Friday, May 25, 2007

Is the New York Times in Play?

Courtesy of a link from media bistro, Michael Wolf and Jon Fine of Vanity Fair discuss whether the NY Times is in play or not. I don't believe Wolf makes the case - and he is forever looking to throw out the ancient regime - and agree with Fine that at the moment the comparison with the Bancrofts and Dow Jones does not compare to the NY Times circumstances. Interestingly, Wolf suggests a 2x market current cap ($7bill) as his deal or no deal offer which suggests even he thinks the circumstances would have to be extraordinary for this to happen.
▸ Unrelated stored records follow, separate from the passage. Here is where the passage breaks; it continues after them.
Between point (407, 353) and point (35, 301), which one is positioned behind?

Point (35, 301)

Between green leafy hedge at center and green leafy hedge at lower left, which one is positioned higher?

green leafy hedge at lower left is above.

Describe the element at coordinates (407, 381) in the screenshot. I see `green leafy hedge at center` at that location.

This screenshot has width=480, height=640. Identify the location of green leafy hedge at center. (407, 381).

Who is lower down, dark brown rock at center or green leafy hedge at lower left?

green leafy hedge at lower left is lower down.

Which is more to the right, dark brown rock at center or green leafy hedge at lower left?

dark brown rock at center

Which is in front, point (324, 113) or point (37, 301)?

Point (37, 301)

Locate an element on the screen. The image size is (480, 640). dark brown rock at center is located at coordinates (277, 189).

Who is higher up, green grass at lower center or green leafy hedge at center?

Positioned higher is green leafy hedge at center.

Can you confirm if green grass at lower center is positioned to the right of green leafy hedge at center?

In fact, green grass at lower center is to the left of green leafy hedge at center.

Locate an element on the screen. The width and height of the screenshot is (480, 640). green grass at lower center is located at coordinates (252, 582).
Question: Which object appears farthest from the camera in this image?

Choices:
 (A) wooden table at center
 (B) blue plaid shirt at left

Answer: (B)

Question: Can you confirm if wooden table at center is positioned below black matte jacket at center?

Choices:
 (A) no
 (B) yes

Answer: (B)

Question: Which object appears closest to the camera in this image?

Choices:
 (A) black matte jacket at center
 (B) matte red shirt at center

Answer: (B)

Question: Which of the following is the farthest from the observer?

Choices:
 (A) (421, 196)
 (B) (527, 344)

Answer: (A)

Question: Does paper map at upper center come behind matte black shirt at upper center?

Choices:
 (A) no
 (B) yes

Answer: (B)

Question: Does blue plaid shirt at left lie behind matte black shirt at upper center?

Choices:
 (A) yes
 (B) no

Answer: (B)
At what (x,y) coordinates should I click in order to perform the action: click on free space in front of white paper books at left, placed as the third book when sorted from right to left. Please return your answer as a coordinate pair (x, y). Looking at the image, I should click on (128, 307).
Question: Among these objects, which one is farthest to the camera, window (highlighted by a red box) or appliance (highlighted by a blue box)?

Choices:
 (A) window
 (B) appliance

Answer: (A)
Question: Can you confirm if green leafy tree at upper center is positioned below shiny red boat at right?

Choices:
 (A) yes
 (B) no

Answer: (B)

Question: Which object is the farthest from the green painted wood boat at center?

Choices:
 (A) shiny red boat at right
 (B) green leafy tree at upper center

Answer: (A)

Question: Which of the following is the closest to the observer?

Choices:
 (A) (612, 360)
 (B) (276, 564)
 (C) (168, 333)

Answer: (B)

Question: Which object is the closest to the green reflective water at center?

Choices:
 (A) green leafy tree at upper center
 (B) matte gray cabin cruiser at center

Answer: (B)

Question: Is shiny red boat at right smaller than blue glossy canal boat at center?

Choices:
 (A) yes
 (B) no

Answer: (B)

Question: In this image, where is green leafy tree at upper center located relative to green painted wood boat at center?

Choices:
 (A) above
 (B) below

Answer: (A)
On a topical note, the Times has also indicated (via Gawker) that it needs to release itself from the shackles of a print based orientation and become far more flexible both in the manner in which it develops content and who develops the content. According to Managing Editor Bill Keller,
He also spoke about the "gradual reallocation of resources from print towards digital" and copy editors being moved to the day side, so that there could be a "greater flow of fresh quality edit material."

So, journos won't be working all day on one story - or perhaps they will but the content/story will be updated more frequently and potentially by others if the story continues to develop past bed-time. Additionally, he went on to challenge the idea that The Times needs to focus on editorial control, standards and spelling and personnally that worries me. The Times has had its difficulties with some of that in recent years; nevertheless, surely one of the main attractions of the product is the measure of control (and readability) that the editors exert over journos. And while Keller (and lets face it he is more an expert than I) admits the web is different and has different standards, why can't The Times deliver a superior product leveraging the webs benefits while still maintaining The Times' credibility? In my reading of these comments it seems that Keller all too readily 'gives up' in the face of badly edited, unspell-checked, off point crap (that may contain a nugget of useful information).
"We can't let our reverence for quality become a straitjacket in new media," he warned. "The web environment is different... We can offer guidance but we cannot insist on the same control we exercise over print."

(It is more than possible that this blog is a case in point).

Over the past several years, The Times has monkeyed with its print format and Keller announced a material change in trim size. Other newspapers in Europe have gone from broad sheet to tabloid but this change appears to more in keeping with the recent WSJ change.

Echoing Fine rather than Wolf, Keller joked that "There have also been reports of a rat sighting," at the new building which if true would seem to indicate that the rats are still quite comfortable on the big grey ship.